We have some data \(X\). We model it as a function of parameters, \(\theta \).

\(P(X|\theta )=f(\theta )\).

There is a data generating process. We use models to say things about the data generating process.

Parameters could be arguments to some function, or moments.

We can create a distribution of \(\theta \):

\(P(\theta | X)\).

So to create a model for the data we need:

A model - \(P\)

Parameters for the model - \(\theta \)

There are therefore two questions: how to select a model and, given a model, how to select parameters.

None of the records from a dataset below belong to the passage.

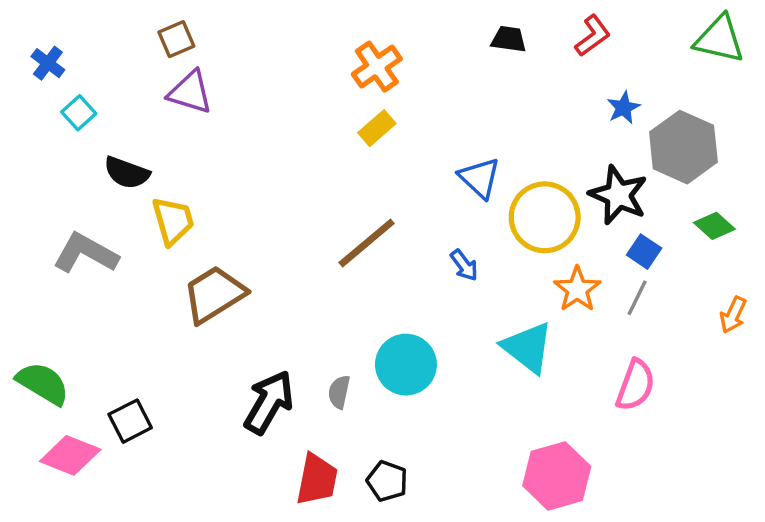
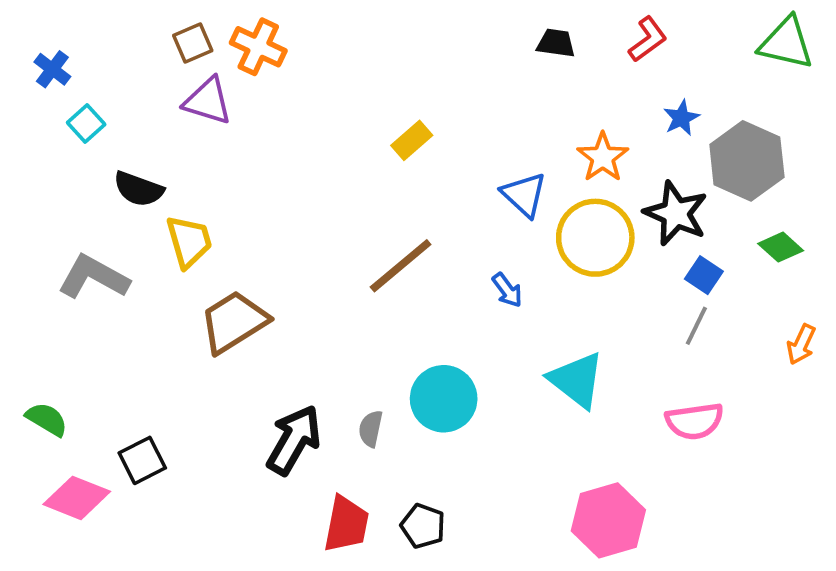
orange cross: (377, 67) -> (258, 47), moved, turned -30
orange star: (577, 289) -> (603, 157), moved
green semicircle: (43, 383) -> (47, 419), size x0.7
pink semicircle: (635, 385) -> (694, 421), turned 62

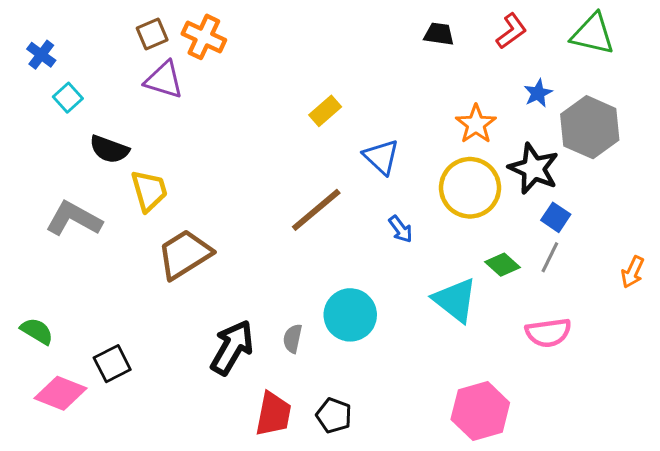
green triangle: (786, 43) -> (593, 34), moved
blue triangle: (524, 195) -> (381, 157), moved
green diamond: (781, 247) -> (503, 265), moved

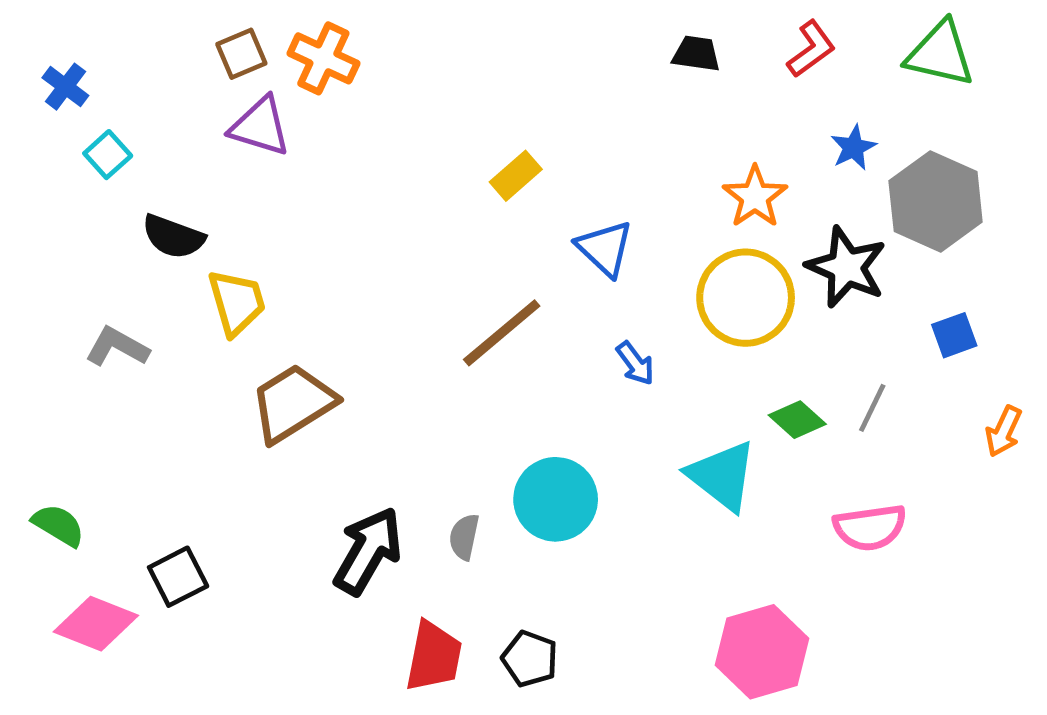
blue square: (556, 217) -> (954, 335), moved, turned 36
gray L-shape: (74, 219) -> (117, 347), size x0.7

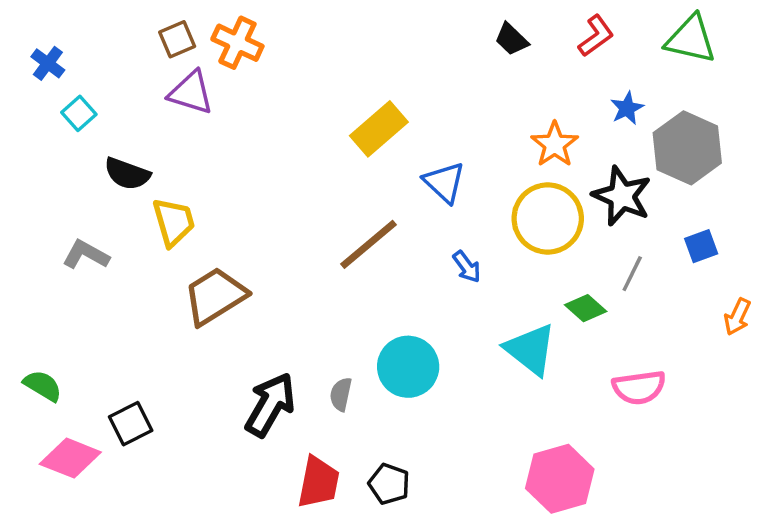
black trapezoid: (696, 54) -> (512, 39), turned -144
yellow rectangle: (516, 176) -> (379, 129), size x1.5
gray line: (872, 408) -> (632, 274), moved

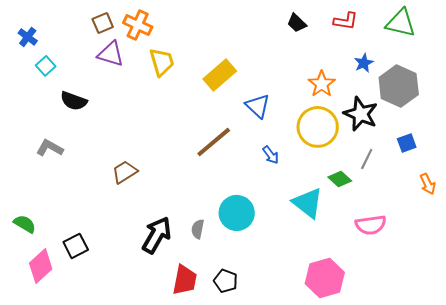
red L-shape: (596, 36) -> (346, 21), turned 45
yellow trapezoid: (174, 222) -> (162, 62), moved
brown trapezoid: (215, 296) -> (125, 172), size x0.7
orange arrow: (737, 317) -> (428, 184), turned -50
pink diamond: (70, 458) -> (41, 266), turned -64

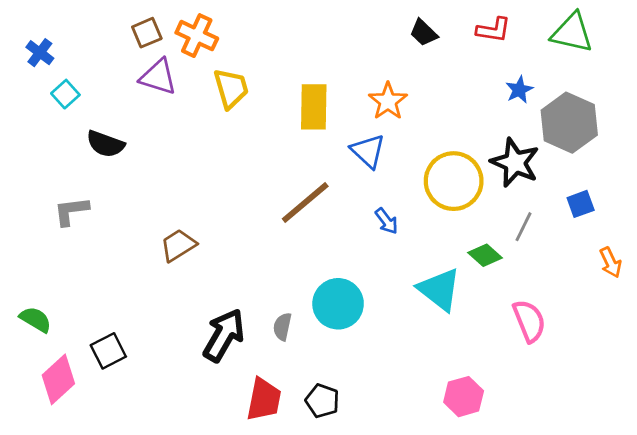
yellow rectangle: (220, 75) -> (314, 107), turned -48
orange star: (322, 84) -> (388, 101), moved
gray L-shape: (50, 148) -> (71, 211), turned -36
pink semicircle: (371, 225) -> (529, 321), turned -104
pink hexagon: (325, 278) -> (464, 397), size x0.7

We want to estimate parameters. One way of looking into this is to look at the likelihood function:

\(L(\theta ; X)=P(X|\theta )\)

The likelihood function shows the chance of the observed data being generated, given specific parameters.

If this has high peaks then it provides information that \(\theta \) is located in this region.

For multiple events, the likelihood function is:

\(L(\theta ; X)=P(X|\theta )\)

\(L(\theta ; X)=P(A_1 \land B_2 \land C_3 \land D_4…|\theta )\)

If the events are independent, that is the chance of a flip doesn’t depend on any other outcomes, then:

\(L(\theta ; X)=P(A_1|\theta ).P(B_2|\theta ).P(C_3|\theta ).P(D_4|\theta )...\)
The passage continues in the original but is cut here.